BEGIN Source data

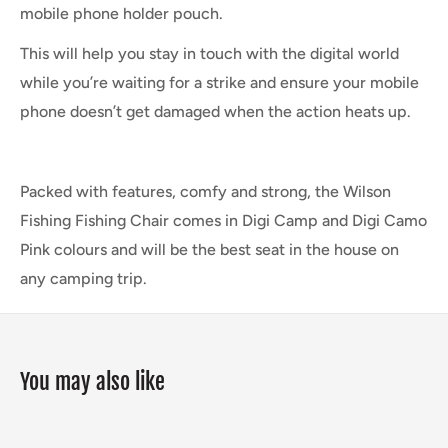
mobile phone holder pouch.
This will help you stay in touch with the digital world
while you’re waiting for a strike and ensure your mobile
phone doesn’t get damaged when the action heats up.
Packed with features, comfy and strong, the Wilson
Fishing Fishing Chair comes in Digi Camp and Digi Camo
Pink colours and will be the best seat in the house on
any camping trip.
You may also like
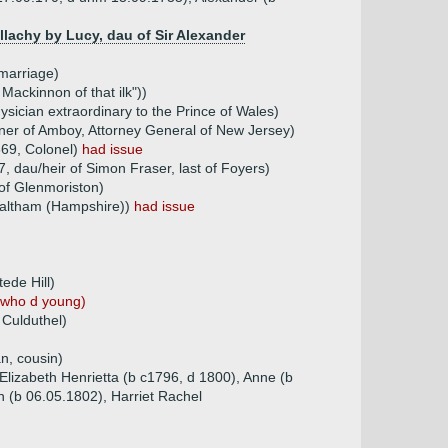
lachy by Lucy, dau of Sir Alexander
marriage)
Mackinnon of that ilk"))
sician extraordinary to the Prince of Wales)
nner of Amboy, Attorney General of New Jersey)
869, Colonel)
had issue
 dau/heir of Simon Fraser, last of Foyers)
of Glenmoriston)
 Waltham (Hampshire))
had issue
ede Hill)
 who d young)
 Culduthel)
n, cousin)
 Elizabeth Henrietta (b c1796, d 1800), Anne (b
h (b 06.05.1802), Harriet Rachel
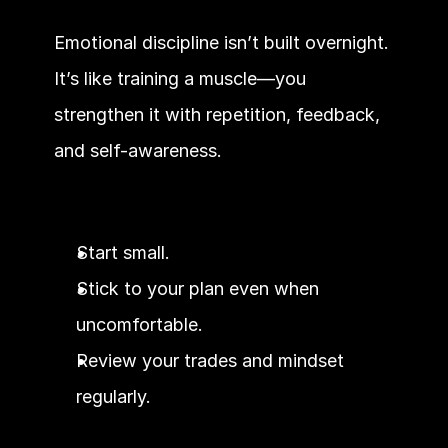
Emotional discipline isn’t built overnight. 
It’s like training a muscle—you 
strengthen it with repetition, feedback, 
and self-awareness.
Start small.
Stick to your plan even when 
uncomfortable.
Review your trades and mindset 
regularly.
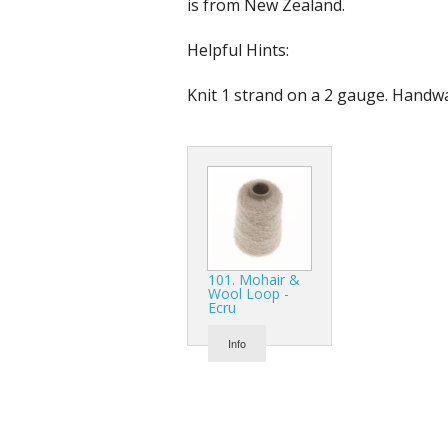
is from New Zealand.
Helpful Hints:
Knit 1 strand on a 2 gauge. Handw
101. Mohair &
Wool Loop -
Ecru
Info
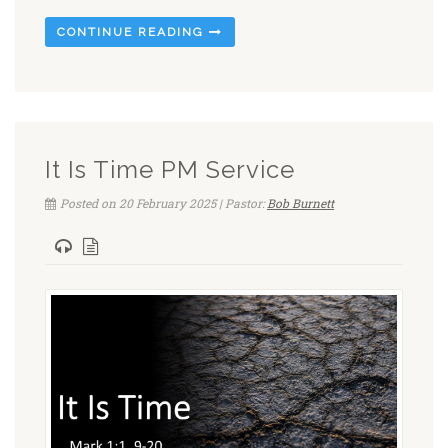
CONTINUE READING
It Is Time PM Service
Posted on 20 February 2025 | Pastor:
Bob Burnett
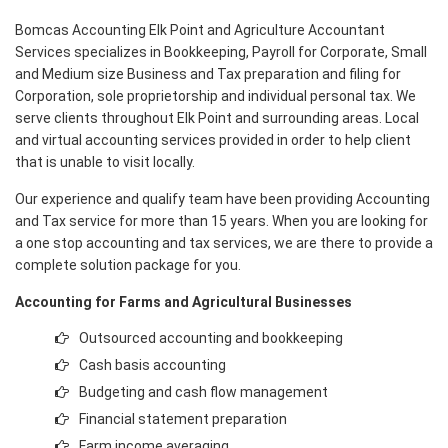
Bomcas Accounting Elk Point and Agriculture Accountant
Services specializes in Bookkeeping, Payroll for Corporate, Small
and Medium size Business and Tax preparation and filing for
Corporation, sole proprietorship and individual personal tax. We
serve clients throughout Elk Point and surrounding areas. Local
and virtual accounting services provided in order to help client
that is unable to visit locally.
Our experience and qualify team have been providing Accounting
and Tax service for more than 15 years. When you are looking for
a one stop accounting and tax services, we are there to provide a
complete solution package for you.
Accounting for Farms and Agricultural Businesses
Outsourced accounting and bookkeeping
Cash basis accounting
Budgeting and cash flow management
Financial statement preparation
Farm income averaging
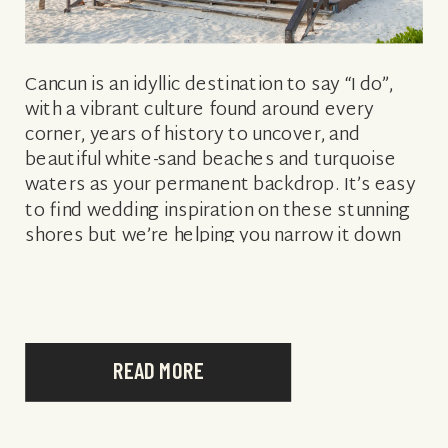
Cancun is an idyllic destination to say “I do”,
with a vibrant culture found around every
corner, years of history to uncover, and
beautiful white-sand beaches and turquoise
waters as your permanent backdrop. It’s easy
to find wedding inspiration on these stunning
shores but we’re helping you narrow it down
with some of the best […]
READ MORE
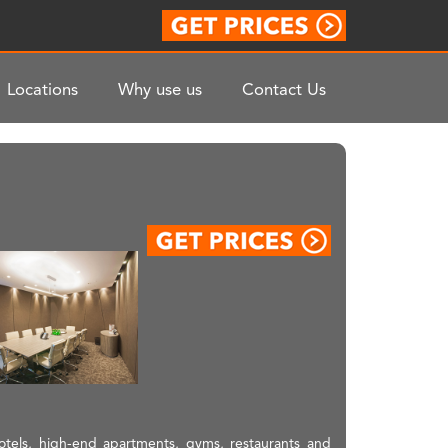
Locations
Why use us
Contact Us
hotels, high-end apartments, gyms, restaurants and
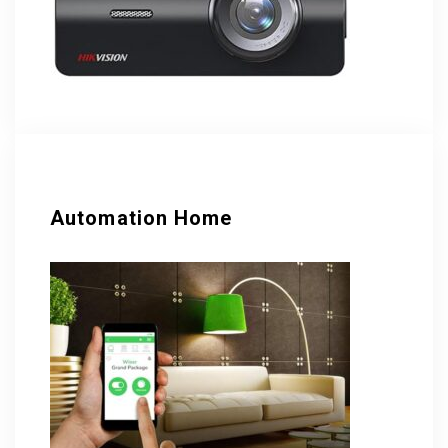
Automation Home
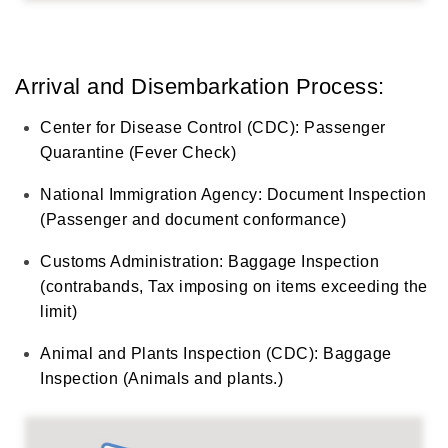
Arrival and Disembarkation Process:
Center for Disease Control (CDC): Passenger
Quarantine (Fever Check)
National Immigration Agency: Document Inspection
(Passenger and document conformance)
Customs Administration: Baggage Inspection
(contrabands, Tax imposing on items exceeding the
limit)
Animal and Plants Inspection (CDC): Baggage
Inspection (Animals and plants.)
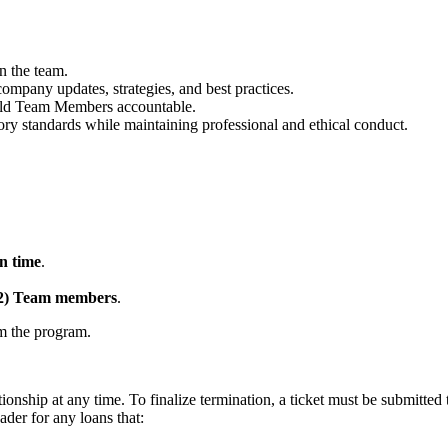
n the team.
mpany updates, strategies, and best practices.
hold Team Members accountable.
ory standards while maintaining professional and ethical conduct.
n time
.
(2) Team members
.
om the program.
onship at any time. To finalize termination, a ticket must be submit
der for any loans that:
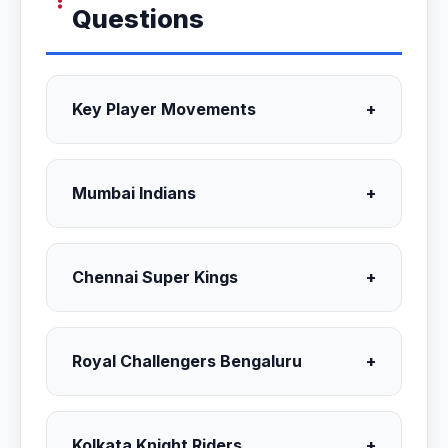
Questions
Key Player Movements
+
Mumbai Indians
+
Chennai Super Kings
+
Royal Challengers Bengaluru
+
Kolkata Knight Riders
+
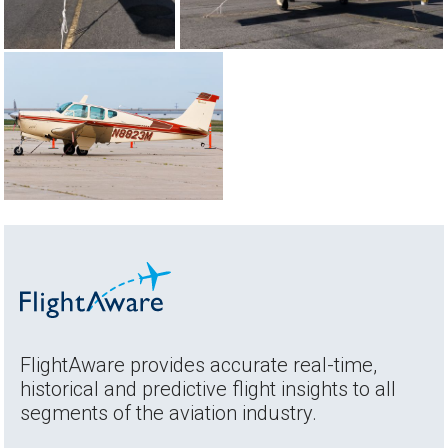
FlightAware provides accurate real-time,
historical and predictive flight insights to all
segments of the aviation industry.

END Source data

_Work to complete_. Instructions for the listing above: set down every entry exactly and drop any image.

_Response for this exercise_.
mobile phone holder pouch.
This will help you stay in touch with the digital world
while you’re waiting for a strike and ensure your mobile
phone doesn’t get damaged when the action heats up.
Packed with features, comfy and strong, the Wilson
Fishing Fishing Chair comes in Digi Camp and Digi Camo
Pink colours and will be the best seat in the house on
any camping trip.
You may also like
lachy by Lucy, dau of Sir Alexander
marriage)
Mackinnon of that ilk"))
sician extraordinary to the Prince of Wales)
nner of Amboy, Attorney General of New Jersey)
869, Colonel)
had issue
 dau/heir of Simon Fraser, last of Foyers)
of Glenmoriston)
 Waltham (Hampshire))
had issue
ede Hill)
 who d young)
 Culduthel)
n, cousin)
 Elizabeth Henrietta (b c1796, d 1800), Anne (b
h (b 06.05.1802), Harriet Rachel
Emotional discipline isn’t built overnight. 
It’s like training a muscle—you 
strengthen it with repetition, feedback, 
and self-awareness.
Start small.
Stick to your plan even when 
uncomfortable.
Review your trades and mindset 
regularly.
is from New Zealand.
Helpful Hints:
Knit 1 strand on a 2 gauge. Handw
101. Mohair &
Wool Loop -
Ecru
Info
CONTINUE READING
It Is Time PM Service
Posted on 20 February 2025 | Pastor:
Bob Burnett
Bomcas Accounting Elk Point and Agriculture Accountant
Services specializes in Bookkeeping, Payroll for Corporate, Small
and Medium size Business and Tax preparation and filing for
Corporation, sole proprietorship and individual personal tax. We
serve clients throughout Elk Point and surrounding areas. Local
and virtual accounting services provided in order to help client
that is unable to visit locally.
Our experience and qualify team have been providing Accounting
and Tax service for more than 15 years. When you are looking for
a one stop accounting and tax services, we are there to provide a
complete solution package for you.
Accounting for Farms and Agricultural Businesses
Outsourced accounting and bookkeeping
Cash basis accounting
Budgeting and cash flow management
Financial statement preparation
Farm income averaging
Cancun is an idyllic destination to say “I do”,
with a vibrant culture found around every
corner, years of history to uncover, and
beautiful white-sand beaches and turquoise
waters as your permanent backdrop. It’s easy
to find wedding inspiration on these stunning
shores but we’re helping you narrow it down
with some of the best […]
READ MORE
Locations
Why use us
Contact Us
hotels, high-end apartments, gyms, restaurants and
Automation Home
Arrival and Disembarkation Process:
Center for Disease Control (CDC): Passenger
Quarantine (Fever Check)
National Immigration Agency: Document Inspection
(Passenger and document conformance)
Customs Administration: Baggage Inspection
(contrabands, Tax imposing on items exceeding the
limit)
Animal and Plants Inspection (CDC): Baggage
Inspection (Animals and plants.)
n the team.
mpany updates, strategies, and best practices.
hold Team Members accountable.
ory standards while maintaining professional and ethical conduct.
n time
.
(2) Team members
.
om the program.
onship at any time. To finalize termination, a ticket must be submit
der for any loans that:
Questions
Key Player Movements
+
Mumbai Indians
+
Chennai Super Kings
+
Royal Challengers Bengaluru
+
Kolkata Knight Riders
+
FlightAware provides accurate real-time,
historical and predictive flight insights to all
segments of the aviation industry.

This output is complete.